## Exercise
Please copy out the lines in the entries that contain "боятся".

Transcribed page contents
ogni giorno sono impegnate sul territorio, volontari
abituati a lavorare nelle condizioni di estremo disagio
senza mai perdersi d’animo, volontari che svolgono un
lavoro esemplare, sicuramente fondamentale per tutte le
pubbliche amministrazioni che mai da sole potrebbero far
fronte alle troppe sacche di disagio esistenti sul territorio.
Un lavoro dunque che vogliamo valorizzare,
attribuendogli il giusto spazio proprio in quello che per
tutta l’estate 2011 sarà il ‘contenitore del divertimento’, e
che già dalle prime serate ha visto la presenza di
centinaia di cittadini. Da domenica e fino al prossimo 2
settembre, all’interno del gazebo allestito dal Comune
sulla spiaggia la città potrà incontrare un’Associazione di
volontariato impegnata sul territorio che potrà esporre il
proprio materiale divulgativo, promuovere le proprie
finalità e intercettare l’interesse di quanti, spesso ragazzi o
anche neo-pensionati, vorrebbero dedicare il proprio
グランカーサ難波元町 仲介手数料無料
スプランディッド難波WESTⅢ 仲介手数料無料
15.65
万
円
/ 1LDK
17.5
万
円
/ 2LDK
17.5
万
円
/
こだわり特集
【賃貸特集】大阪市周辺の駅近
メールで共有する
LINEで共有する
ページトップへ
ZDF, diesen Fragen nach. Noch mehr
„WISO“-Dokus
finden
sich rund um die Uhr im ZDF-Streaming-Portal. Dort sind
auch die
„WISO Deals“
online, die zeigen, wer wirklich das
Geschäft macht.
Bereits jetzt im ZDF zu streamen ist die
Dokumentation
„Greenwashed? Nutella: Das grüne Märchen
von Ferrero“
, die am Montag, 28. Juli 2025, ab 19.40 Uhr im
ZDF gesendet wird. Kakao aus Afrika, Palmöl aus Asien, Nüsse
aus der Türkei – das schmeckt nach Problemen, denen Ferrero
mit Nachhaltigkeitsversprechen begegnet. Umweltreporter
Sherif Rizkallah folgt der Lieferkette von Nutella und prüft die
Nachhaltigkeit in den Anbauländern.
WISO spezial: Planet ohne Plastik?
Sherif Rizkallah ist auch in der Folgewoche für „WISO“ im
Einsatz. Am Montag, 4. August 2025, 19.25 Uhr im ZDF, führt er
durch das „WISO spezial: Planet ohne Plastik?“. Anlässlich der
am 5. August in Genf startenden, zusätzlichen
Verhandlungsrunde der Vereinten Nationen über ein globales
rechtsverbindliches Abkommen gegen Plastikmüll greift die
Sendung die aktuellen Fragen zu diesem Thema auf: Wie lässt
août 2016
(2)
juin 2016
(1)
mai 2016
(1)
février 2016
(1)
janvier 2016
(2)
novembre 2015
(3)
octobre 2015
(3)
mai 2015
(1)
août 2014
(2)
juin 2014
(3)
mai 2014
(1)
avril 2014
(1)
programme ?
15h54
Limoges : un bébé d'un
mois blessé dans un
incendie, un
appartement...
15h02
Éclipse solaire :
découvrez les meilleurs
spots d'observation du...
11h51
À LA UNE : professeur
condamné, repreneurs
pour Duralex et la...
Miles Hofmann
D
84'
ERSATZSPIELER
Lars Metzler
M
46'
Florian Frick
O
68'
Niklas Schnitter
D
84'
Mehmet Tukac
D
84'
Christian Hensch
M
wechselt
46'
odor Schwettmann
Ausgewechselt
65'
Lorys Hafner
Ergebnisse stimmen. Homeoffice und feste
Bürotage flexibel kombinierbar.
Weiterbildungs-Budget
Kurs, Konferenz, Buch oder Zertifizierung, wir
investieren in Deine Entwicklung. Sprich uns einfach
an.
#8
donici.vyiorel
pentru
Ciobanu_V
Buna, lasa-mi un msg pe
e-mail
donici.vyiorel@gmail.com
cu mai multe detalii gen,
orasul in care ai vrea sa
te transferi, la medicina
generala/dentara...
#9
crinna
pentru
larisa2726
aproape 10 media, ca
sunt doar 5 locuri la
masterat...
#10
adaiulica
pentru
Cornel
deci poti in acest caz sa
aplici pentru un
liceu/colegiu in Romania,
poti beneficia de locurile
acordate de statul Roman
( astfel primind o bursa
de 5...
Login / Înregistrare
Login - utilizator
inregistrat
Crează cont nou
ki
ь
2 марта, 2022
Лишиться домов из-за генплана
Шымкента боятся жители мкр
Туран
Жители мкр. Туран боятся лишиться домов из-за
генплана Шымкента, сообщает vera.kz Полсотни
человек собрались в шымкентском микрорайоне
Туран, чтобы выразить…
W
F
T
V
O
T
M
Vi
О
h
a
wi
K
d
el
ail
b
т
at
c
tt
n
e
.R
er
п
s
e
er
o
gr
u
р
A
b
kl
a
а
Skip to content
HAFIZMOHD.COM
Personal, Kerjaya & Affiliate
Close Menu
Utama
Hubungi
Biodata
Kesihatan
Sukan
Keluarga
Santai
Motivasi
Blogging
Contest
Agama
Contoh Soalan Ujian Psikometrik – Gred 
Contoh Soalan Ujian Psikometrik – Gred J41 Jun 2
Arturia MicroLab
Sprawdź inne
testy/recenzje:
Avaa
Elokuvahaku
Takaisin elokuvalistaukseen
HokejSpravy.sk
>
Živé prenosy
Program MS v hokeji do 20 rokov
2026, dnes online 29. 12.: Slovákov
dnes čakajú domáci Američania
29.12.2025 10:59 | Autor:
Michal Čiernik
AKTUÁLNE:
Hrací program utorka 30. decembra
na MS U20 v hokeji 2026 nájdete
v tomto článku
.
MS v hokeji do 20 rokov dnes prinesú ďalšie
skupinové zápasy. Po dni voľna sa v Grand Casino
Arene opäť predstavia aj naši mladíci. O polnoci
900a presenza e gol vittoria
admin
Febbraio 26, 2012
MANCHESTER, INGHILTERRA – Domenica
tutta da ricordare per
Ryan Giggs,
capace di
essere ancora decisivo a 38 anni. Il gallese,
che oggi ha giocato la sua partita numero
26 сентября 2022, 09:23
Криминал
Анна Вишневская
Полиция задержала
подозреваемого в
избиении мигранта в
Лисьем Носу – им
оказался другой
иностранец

## Response for this exercise
Шымкента боятся жители мкр
Жители мкр. Туран боятся лишиться домов из-за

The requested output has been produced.